Research Explorations
Our interdisciplinary Research Seminars meets regularly throughout the year to explore relevant topics.
Just Environments Research Seminar
“Just Environments” merges humanities perspectives, environmental studies, social justice theory, and critical infrastructure studies. Areas of investigation include how artificial and natural infrastructures can affect, work against, or work with ecological systems to affect human communities. The seminar concerns the use, conservation, and distribution of natural resources on a variety of scales.
Native American & Indigenous Studies Research Seminar
The purpose of this seminar is to build greater community and conversation among researchers at UT who are working–some tangentially and others centrally–on issues in Native American and Indigenous Studies, either in content, methods, or activism.
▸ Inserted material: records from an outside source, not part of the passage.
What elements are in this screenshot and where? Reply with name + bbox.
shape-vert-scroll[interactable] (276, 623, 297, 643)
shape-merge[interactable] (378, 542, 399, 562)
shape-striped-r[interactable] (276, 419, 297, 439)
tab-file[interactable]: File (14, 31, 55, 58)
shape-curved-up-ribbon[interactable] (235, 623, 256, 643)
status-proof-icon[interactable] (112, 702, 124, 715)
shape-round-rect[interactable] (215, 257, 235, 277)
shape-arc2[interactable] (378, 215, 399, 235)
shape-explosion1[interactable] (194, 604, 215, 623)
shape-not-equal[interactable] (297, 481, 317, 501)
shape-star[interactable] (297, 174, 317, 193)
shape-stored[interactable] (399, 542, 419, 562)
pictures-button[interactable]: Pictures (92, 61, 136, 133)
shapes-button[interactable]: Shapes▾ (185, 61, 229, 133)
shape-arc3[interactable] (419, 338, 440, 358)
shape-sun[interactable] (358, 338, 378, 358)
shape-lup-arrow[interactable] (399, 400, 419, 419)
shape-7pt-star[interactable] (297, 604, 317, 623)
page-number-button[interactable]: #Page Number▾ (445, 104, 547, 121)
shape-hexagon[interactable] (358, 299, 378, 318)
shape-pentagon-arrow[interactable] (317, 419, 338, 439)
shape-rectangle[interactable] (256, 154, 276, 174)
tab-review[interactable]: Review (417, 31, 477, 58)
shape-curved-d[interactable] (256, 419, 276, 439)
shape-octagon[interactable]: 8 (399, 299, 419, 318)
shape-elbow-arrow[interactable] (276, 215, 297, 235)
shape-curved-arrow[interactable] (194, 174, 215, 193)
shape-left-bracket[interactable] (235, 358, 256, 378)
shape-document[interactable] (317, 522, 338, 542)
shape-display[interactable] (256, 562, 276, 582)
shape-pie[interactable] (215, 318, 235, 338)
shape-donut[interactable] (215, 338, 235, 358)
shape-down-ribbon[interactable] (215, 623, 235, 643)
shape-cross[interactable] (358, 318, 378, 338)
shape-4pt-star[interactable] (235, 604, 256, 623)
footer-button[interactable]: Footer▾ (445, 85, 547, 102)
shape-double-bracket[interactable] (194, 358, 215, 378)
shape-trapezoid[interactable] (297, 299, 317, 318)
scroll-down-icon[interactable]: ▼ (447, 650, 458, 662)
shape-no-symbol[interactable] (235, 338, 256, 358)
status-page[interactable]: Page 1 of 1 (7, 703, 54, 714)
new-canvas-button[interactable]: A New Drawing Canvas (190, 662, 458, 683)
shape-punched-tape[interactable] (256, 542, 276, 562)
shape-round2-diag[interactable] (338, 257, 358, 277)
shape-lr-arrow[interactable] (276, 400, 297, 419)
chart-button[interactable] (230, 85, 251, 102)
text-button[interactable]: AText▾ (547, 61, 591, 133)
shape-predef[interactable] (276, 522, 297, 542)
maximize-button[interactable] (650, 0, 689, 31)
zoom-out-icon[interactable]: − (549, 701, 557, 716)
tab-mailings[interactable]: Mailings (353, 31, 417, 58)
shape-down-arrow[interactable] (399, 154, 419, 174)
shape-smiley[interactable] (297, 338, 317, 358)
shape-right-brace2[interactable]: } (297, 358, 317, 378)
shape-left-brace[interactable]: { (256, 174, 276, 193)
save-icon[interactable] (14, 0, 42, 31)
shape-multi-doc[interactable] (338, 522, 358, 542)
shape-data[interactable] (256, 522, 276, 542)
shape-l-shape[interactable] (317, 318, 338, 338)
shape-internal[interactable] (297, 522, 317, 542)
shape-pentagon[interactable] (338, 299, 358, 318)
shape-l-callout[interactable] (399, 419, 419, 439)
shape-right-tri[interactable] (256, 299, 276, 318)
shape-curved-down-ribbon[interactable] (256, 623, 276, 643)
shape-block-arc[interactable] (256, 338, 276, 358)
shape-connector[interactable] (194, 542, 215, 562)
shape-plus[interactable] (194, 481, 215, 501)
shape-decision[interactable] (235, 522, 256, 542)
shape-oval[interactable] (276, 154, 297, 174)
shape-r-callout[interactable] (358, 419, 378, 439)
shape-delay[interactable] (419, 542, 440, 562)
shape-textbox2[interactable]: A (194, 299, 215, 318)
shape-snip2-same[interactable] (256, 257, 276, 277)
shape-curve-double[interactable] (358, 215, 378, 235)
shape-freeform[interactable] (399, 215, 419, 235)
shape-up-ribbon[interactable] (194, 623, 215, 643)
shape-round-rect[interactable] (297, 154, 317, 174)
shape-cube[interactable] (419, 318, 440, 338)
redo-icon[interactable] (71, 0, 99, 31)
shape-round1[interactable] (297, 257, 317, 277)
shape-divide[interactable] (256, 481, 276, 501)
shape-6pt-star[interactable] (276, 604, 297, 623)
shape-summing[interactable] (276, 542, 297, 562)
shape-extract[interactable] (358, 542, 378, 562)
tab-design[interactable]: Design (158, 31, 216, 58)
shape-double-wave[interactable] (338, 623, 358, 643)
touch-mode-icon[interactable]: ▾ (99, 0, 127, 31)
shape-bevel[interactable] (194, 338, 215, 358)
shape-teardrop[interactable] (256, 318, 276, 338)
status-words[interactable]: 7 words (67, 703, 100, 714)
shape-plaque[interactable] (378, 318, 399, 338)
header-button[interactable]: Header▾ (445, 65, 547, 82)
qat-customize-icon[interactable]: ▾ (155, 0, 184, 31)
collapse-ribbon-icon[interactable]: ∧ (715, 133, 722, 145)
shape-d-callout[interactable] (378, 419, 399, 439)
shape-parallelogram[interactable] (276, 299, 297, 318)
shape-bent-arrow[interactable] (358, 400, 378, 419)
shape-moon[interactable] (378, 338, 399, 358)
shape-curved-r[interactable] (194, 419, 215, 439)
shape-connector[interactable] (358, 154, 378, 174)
The seminar draws widely on methodological and theoretical issues involving gender, sexuality, sovereignty, settler colonialism, epistemology, and environmentality. We ask questions such as: what is NAIS? What are its key methods? How does it illuminate multiple fields? What is the future of NAIS? In this seminar, we hope to bring together a vast interdisciplinary network of scholars invested in the presence of NAIS at UT.
Some examples of Environmental Humanities at the Denbo Center
One Health + Humanities Days (2023)
One Health + Humanities Days was a three-day series of events on October 25-27, 2023, showcasing the critical role that arts and humanities play in understanding and exploring sustainability and global wellbeing, including human, animal, plant, and environmental health.
DCHA Distinguished Lecture Series: “How to Look at Ice” (2023)
During the Civil War era, American artists traveled to and painted sublime landscapes of the Arctic. But ice was not just a substance associated with the poles. The period’s enchantment with polar expeditions also coincided with the booming industrial ice trade, which transported frozen water from the United States deep into the tropics. This spring 2023 lecture by Maggie Cao (University of North Carolina at Chapel Hill) connected these two icy enterprises, showing that the perceptual strategies used the frigid north and the technologies of globalization used the torrid south indelibly linked ice, art, and racial politics during an age of imperialism.
Just Environments: Rivers & Waterways Symposium (2022)
“Just Environments: Rivers and Waterways” was a one-day symposium in March 2022 that brought together artists and scholars from different fields for a conversation about rivers and waterways through a lens of Black Ecologies.
Black Ecologies Week (2022)
This week-long series of events in March 2022 featured vibrant cross-campus, community-oriented, and interdisciplinary conversations investigating environmental issues in relation to Black life today. Incorporating literature, history, cultural studies, media, performance, and political analysis, the week’s events offered important inroads to cross-cultural conversation, consideration of ecological issues in relation to social justice, and educational opportunities for students and life-long learners throughout the region.